Dr. Lev: What should physicians document in their medical records to make such investigations easier? For example, one of the things that I’ve learned from you is that part of my medication history is to document who gave the patient the medication and when they last received it.

Mr. Lenox: Yes, and that helps down the line. The immediate crime is when a patient comes in and you ask them, “Are you taking any pain medication?” and they say no. The personal history is very important for the physician to get. Have you ever been prescribed opiates in the past? Are you seeing any other doctors? We will not ask for a copy of your records, but if a patient is going to commit fraud, and they’re going to lie to you, the more detailed their medical history is, the more likely they’re going to be lying to you. That’s why that’s important. The crime we investigate is prescription fraud — in other words, obtaining drugs from the physician not for the purpose of an injury, but for the purpose of addiction or abuse.

Dr. Lev: Is it a crime for someone to take someone else’s Vicodin not prescribed to them? Patients often admit, yeah, I’ve taken a Vicodin, it was my husband’s.

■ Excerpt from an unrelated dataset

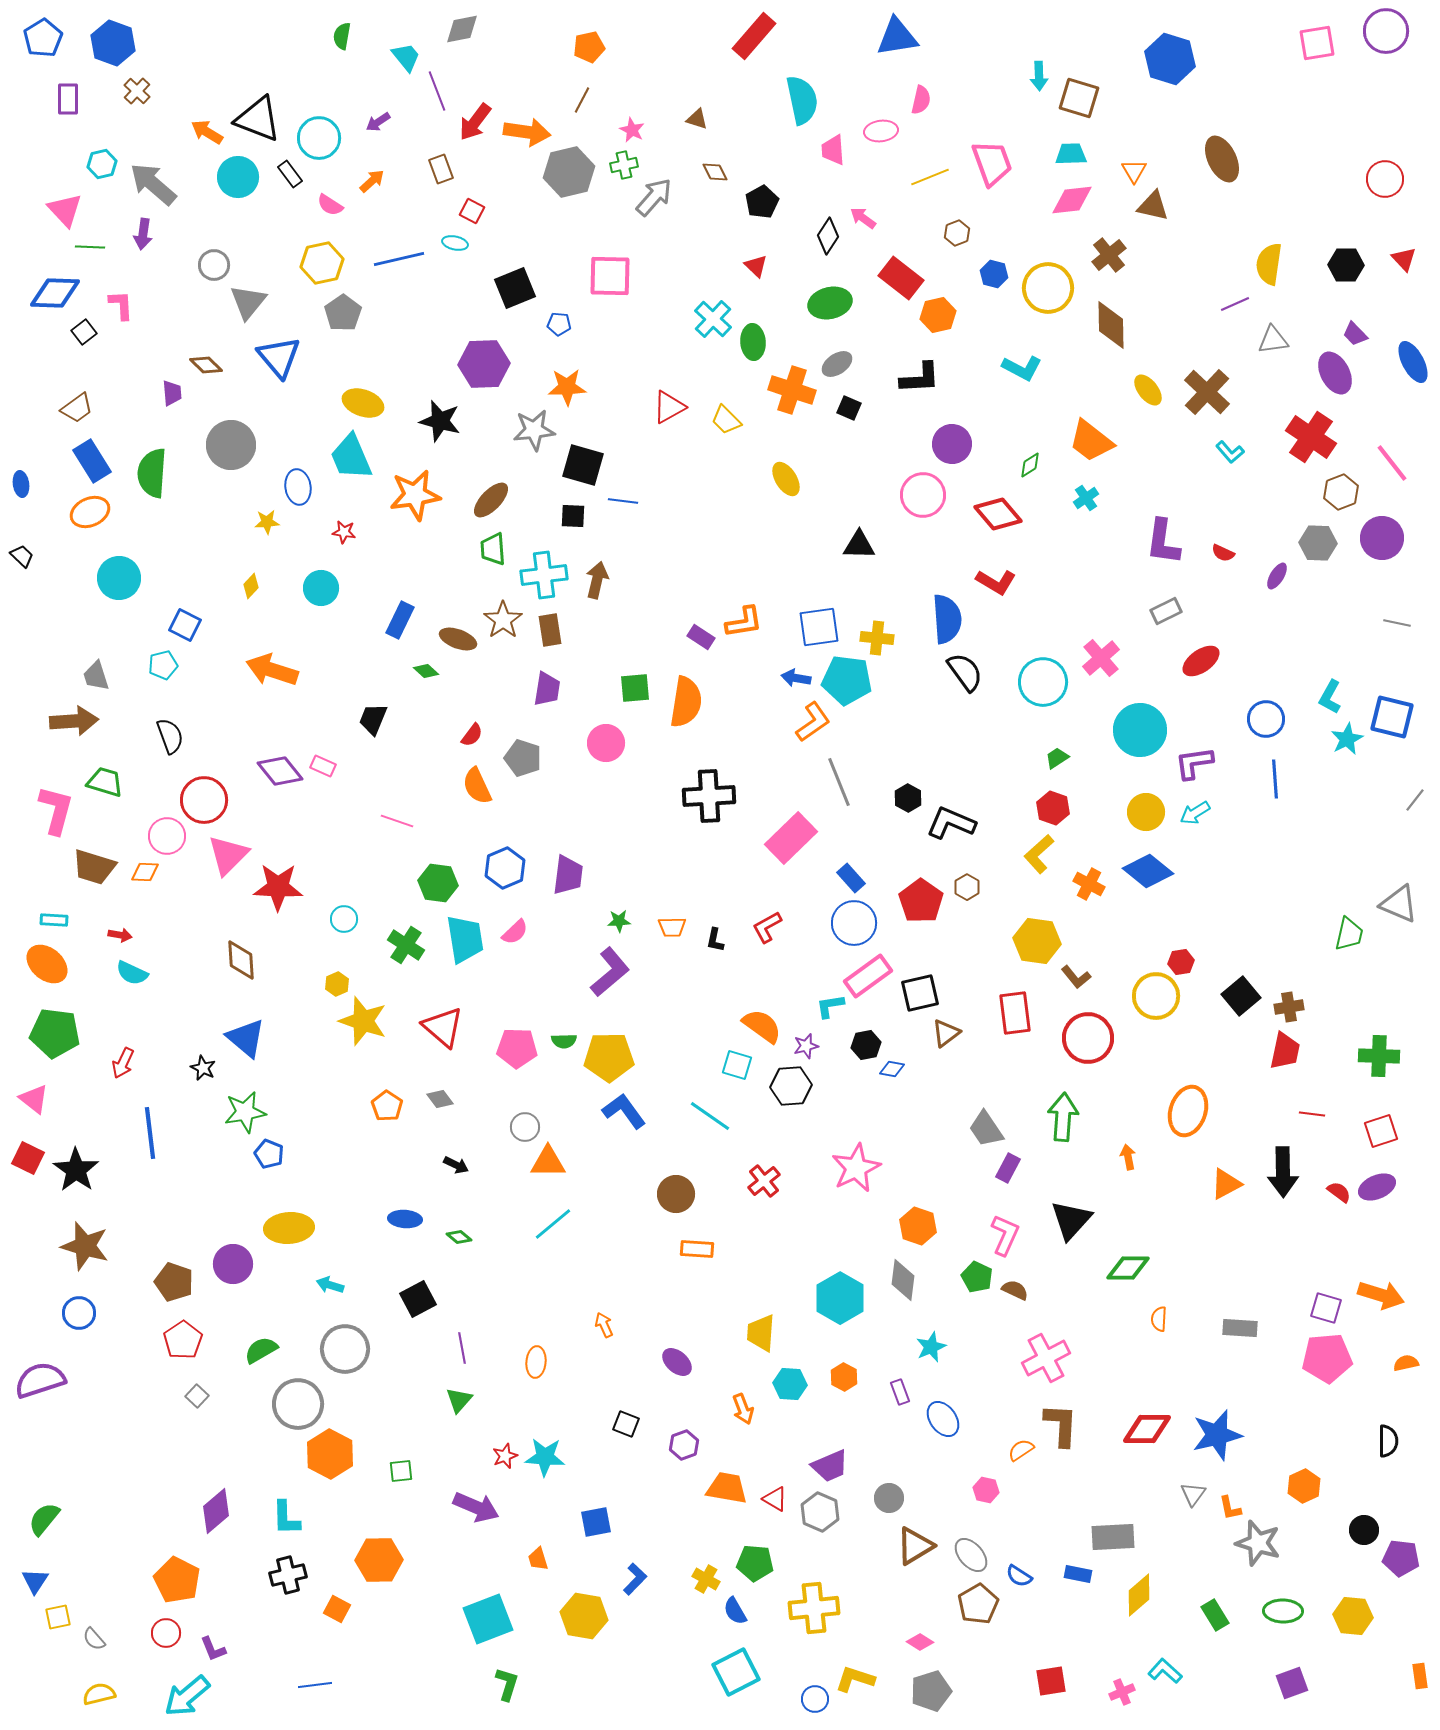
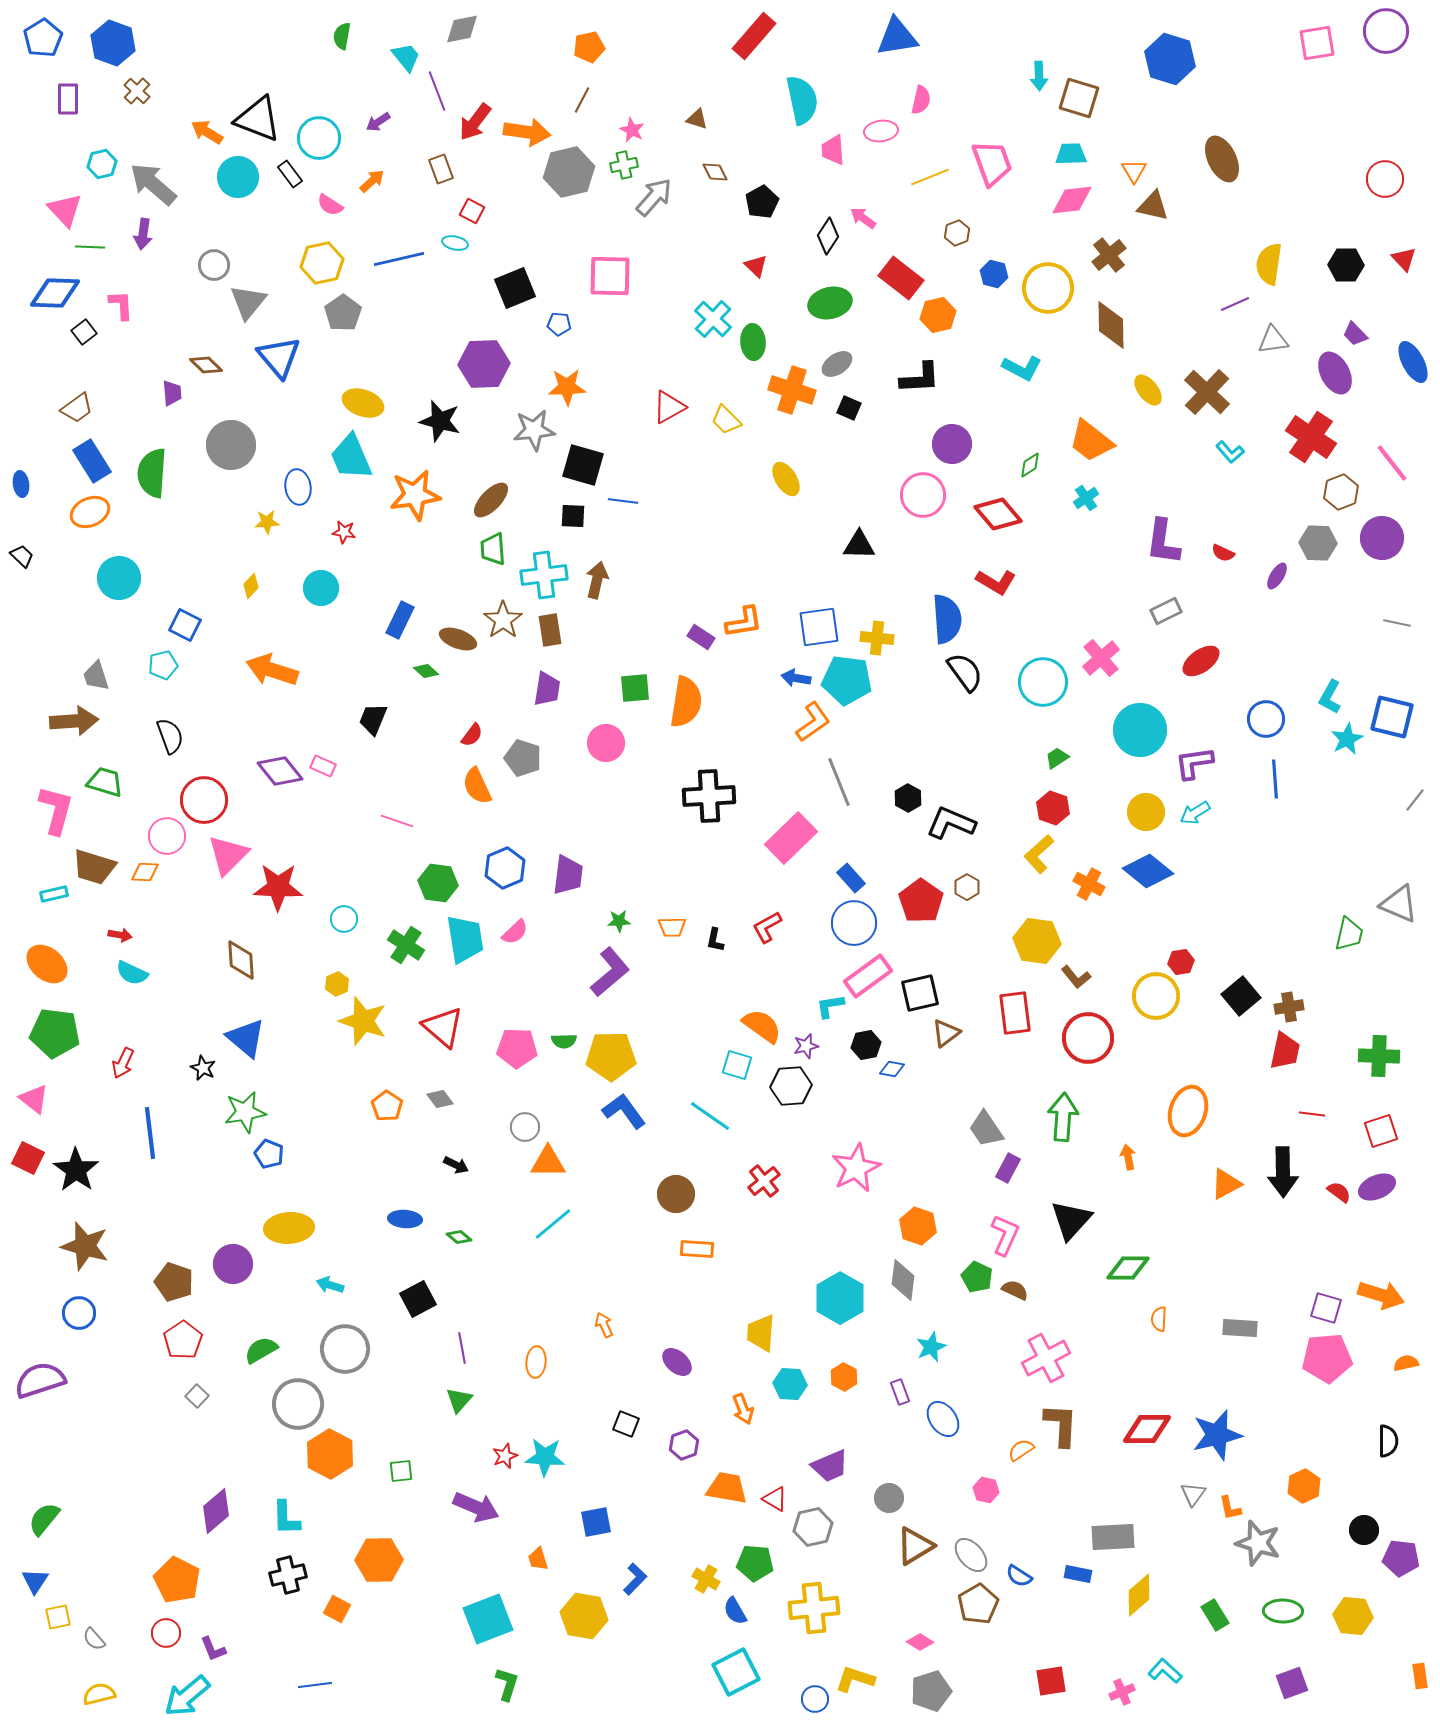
cyan rectangle at (54, 920): moved 26 px up; rotated 16 degrees counterclockwise
yellow pentagon at (609, 1057): moved 2 px right, 1 px up
gray hexagon at (820, 1512): moved 7 px left, 15 px down; rotated 24 degrees clockwise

Mr. Lenox: Yes, they would be illegally in possession of the drug because that person has no right to actually have the drug or to take that drug. This is where it gets a little interesting because if your husband has a pill bottle in the house, it’s his pill bottle, and they’re in the house. You have access to them, but you’re not taking them — they belong to your husband. That is legal. If you now open your husband’s pill bottle and start to take them, you are illegally in possession of those pills. They’re not yours. You have no right to them, and once you take them, you are illegally in possession of a controlled substance.

Dr. Lev: Even if your husband gave them to you?

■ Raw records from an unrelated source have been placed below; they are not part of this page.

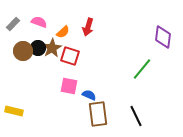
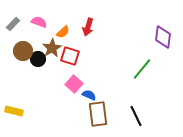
black circle: moved 11 px down
pink square: moved 5 px right, 2 px up; rotated 30 degrees clockwise
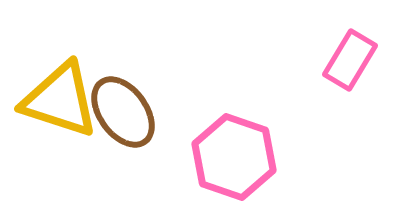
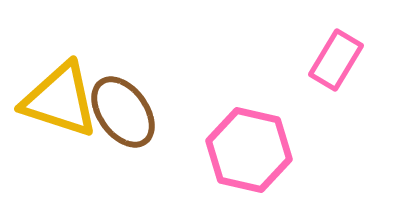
pink rectangle: moved 14 px left
pink hexagon: moved 15 px right, 7 px up; rotated 6 degrees counterclockwise
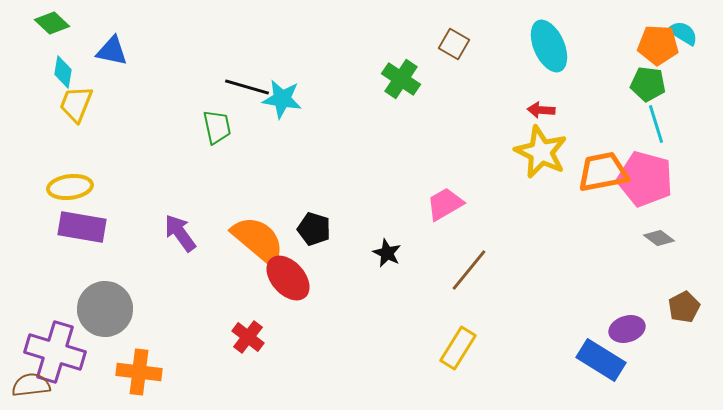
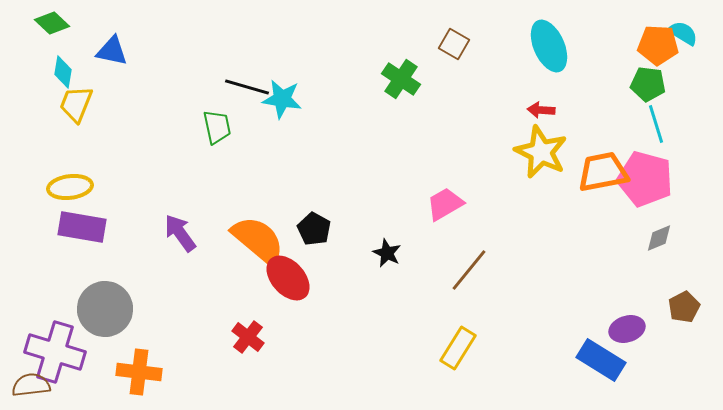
black pentagon: rotated 12 degrees clockwise
gray diamond: rotated 60 degrees counterclockwise
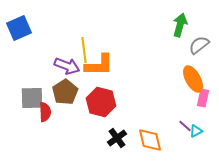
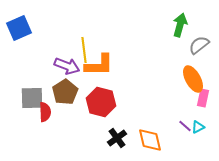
cyan triangle: moved 2 px right, 4 px up
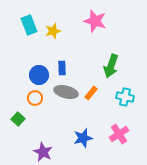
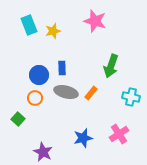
cyan cross: moved 6 px right
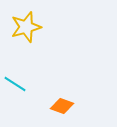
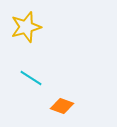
cyan line: moved 16 px right, 6 px up
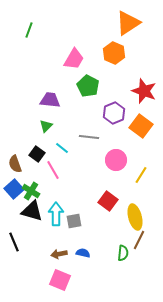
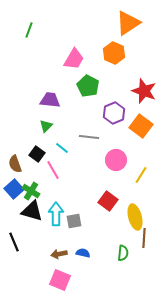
brown line: moved 5 px right, 2 px up; rotated 24 degrees counterclockwise
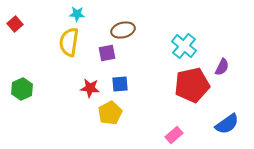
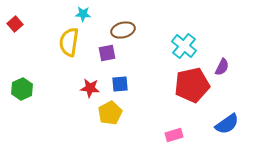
cyan star: moved 6 px right
pink rectangle: rotated 24 degrees clockwise
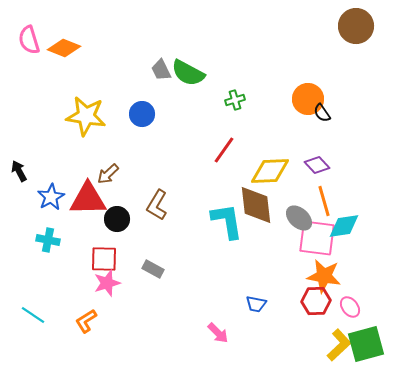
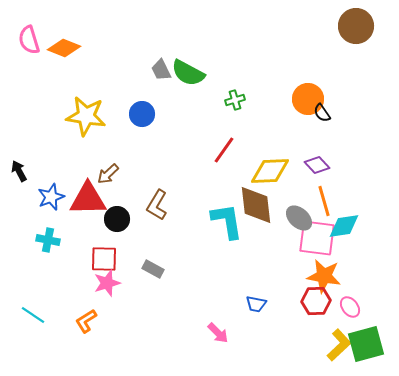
blue star: rotated 8 degrees clockwise
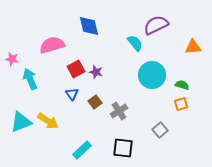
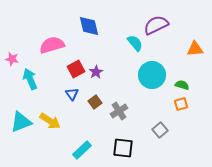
orange triangle: moved 2 px right, 2 px down
purple star: rotated 24 degrees clockwise
yellow arrow: moved 2 px right
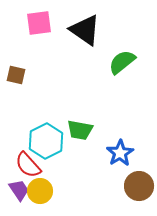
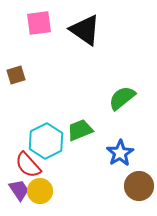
green semicircle: moved 36 px down
brown square: rotated 30 degrees counterclockwise
green trapezoid: rotated 148 degrees clockwise
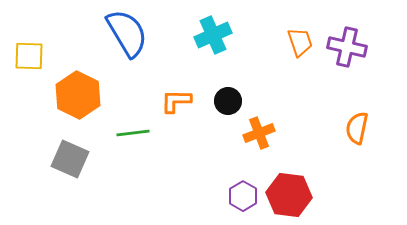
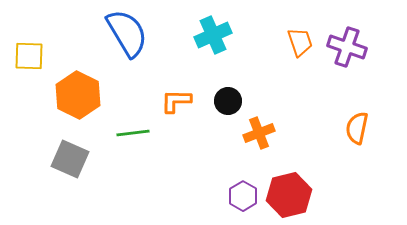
purple cross: rotated 6 degrees clockwise
red hexagon: rotated 21 degrees counterclockwise
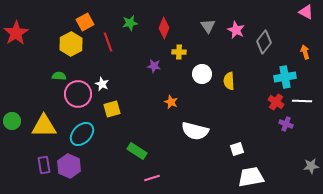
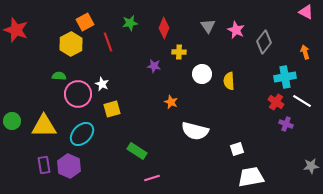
red star: moved 3 px up; rotated 20 degrees counterclockwise
white line: rotated 30 degrees clockwise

Mr. Lenox: Yes. Well, now you have another problem because the husband is now distributing drugs illegally. The medication was for his use, and if he gives them to you, then he’s committing a crime by giving you drugs, and you’re committing a crime for illegal possession. The husband’s crime is a bit more serious because distributing drugs is a greater offense than possession of drugs.

Dr. Lev: I don’t think the public realizes that sharing medications is not just medically unwise, but also a crime.

Mr. Lenox: For DEA’s purposes we’re just looking at the controlled substances, the schedule II through Vs. The truly abused drugs are the IIs and IIIs, a couple of IVs and Vs, but the majority fall within schedule II and III.